_AIM OF THE EXERCISE_
Although the data below holds other lines too, output only those from the line with "de nacimiento y" up to and including the line with "de nacimiento, así", exactly as they appear.

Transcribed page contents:
▶

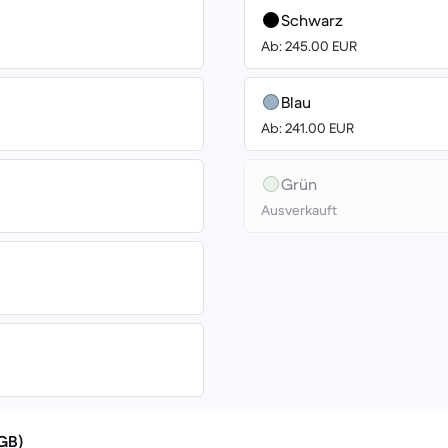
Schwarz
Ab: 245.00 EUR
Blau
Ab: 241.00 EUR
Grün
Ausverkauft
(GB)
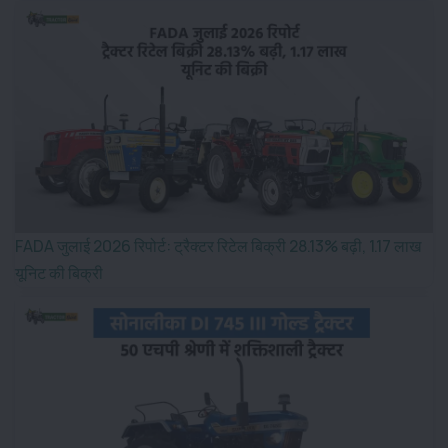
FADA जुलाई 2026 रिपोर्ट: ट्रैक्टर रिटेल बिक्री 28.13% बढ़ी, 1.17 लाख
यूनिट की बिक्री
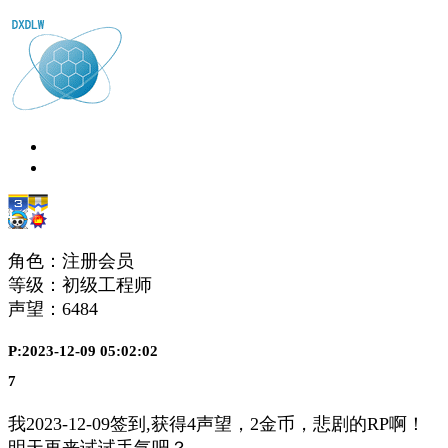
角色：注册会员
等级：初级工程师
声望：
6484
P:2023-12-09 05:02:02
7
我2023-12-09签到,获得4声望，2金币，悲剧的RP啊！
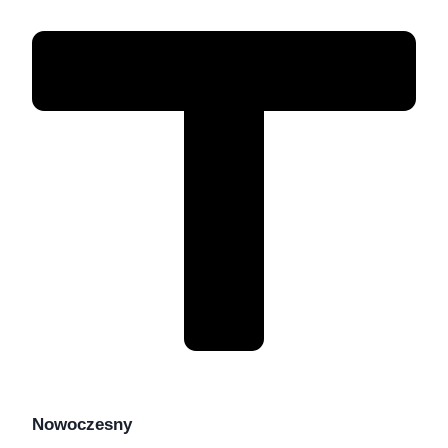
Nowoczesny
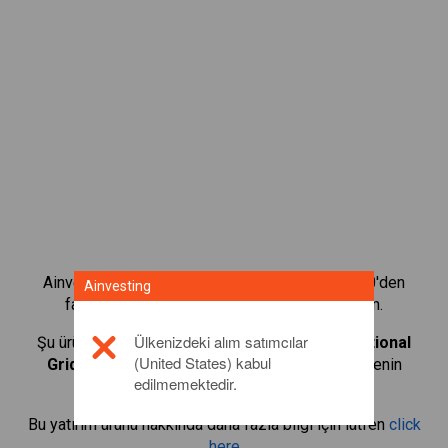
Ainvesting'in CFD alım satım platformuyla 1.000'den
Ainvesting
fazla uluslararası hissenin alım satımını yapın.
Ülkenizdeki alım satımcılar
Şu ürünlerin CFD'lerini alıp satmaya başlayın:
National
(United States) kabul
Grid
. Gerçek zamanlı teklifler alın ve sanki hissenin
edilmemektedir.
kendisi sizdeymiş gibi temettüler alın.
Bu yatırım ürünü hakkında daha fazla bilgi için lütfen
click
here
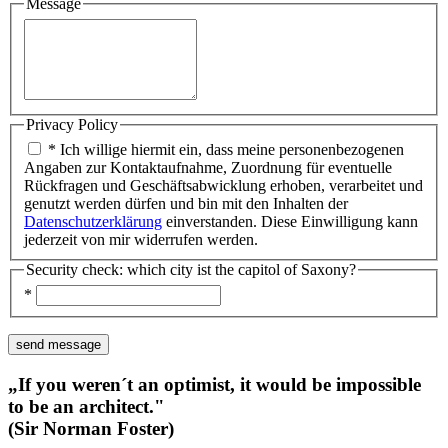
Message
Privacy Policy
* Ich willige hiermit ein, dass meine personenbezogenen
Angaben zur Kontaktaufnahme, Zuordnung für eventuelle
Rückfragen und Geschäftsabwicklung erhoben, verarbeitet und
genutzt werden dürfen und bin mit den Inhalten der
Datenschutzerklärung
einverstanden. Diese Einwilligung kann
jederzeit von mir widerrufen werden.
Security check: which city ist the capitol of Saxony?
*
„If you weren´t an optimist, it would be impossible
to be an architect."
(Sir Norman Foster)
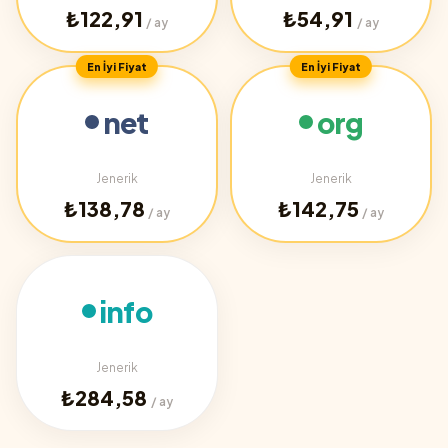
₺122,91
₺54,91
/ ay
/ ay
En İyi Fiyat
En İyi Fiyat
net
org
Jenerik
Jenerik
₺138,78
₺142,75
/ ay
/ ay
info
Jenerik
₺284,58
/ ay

◀
▶

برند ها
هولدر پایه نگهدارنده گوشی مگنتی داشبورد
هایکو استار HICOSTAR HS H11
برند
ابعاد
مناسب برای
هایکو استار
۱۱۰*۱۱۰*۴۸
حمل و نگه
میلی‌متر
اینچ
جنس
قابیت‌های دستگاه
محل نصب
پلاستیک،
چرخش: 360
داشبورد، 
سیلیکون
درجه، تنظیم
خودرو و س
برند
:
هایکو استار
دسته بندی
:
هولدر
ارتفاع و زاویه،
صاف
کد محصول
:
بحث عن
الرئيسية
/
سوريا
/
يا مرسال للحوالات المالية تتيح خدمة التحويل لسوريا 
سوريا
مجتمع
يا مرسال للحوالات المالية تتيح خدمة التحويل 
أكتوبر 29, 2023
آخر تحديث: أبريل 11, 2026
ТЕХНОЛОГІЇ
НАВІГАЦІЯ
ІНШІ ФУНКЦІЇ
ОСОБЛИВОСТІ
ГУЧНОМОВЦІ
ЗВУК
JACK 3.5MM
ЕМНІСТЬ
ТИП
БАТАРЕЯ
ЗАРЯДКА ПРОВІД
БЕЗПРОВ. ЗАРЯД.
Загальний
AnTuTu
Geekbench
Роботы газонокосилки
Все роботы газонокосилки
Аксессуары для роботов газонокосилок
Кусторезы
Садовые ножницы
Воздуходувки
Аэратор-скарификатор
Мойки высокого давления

◀
▶

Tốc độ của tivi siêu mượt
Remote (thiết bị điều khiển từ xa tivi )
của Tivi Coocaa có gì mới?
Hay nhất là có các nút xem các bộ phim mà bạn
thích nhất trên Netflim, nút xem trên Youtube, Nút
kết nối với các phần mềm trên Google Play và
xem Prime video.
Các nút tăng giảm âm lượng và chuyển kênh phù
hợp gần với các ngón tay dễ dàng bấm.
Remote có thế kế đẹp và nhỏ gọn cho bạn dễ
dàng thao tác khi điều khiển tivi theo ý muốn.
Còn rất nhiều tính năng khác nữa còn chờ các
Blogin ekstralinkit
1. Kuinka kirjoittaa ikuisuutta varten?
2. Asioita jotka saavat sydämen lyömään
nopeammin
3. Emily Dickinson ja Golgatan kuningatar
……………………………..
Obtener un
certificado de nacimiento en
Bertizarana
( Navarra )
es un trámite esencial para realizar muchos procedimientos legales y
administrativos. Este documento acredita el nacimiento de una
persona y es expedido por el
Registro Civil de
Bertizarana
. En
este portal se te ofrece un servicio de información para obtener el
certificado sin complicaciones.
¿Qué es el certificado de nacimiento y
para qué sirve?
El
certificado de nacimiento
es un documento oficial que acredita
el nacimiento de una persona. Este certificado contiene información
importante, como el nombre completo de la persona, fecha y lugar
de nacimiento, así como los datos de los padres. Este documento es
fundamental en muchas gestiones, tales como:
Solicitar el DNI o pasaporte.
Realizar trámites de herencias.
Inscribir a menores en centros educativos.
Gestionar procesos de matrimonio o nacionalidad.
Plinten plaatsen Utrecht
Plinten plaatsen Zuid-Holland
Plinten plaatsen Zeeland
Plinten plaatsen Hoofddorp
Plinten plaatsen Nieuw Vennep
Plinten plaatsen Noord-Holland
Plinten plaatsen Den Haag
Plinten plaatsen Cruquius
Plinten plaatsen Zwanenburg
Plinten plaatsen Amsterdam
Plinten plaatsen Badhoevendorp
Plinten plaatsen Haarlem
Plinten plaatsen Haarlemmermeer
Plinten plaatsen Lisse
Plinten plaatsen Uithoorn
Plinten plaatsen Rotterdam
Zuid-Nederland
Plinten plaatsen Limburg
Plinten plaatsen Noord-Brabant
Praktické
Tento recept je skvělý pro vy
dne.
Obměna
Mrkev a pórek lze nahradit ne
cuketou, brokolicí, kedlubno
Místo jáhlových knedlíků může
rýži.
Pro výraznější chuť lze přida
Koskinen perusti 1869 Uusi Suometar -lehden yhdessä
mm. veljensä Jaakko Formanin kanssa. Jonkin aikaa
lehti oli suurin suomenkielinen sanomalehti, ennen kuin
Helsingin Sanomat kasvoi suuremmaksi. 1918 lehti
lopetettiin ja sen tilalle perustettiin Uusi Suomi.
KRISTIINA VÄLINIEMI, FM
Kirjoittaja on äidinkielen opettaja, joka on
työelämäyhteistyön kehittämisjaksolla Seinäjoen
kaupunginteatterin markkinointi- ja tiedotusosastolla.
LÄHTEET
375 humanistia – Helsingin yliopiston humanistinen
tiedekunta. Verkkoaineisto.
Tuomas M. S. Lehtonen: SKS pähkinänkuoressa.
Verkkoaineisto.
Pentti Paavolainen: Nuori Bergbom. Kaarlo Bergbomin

◀

_ANSWER BOX_
¿Qué es el certificado de nacimiento y
para qué sirve?
El
certificado de nacimiento
es un documento oficial que acredita
el nacimiento de una persona. Este certificado contiene información
importante, como el nombre completo de la persona, fecha y lugar
de nacimiento, así como los datos de los padres. Este documento es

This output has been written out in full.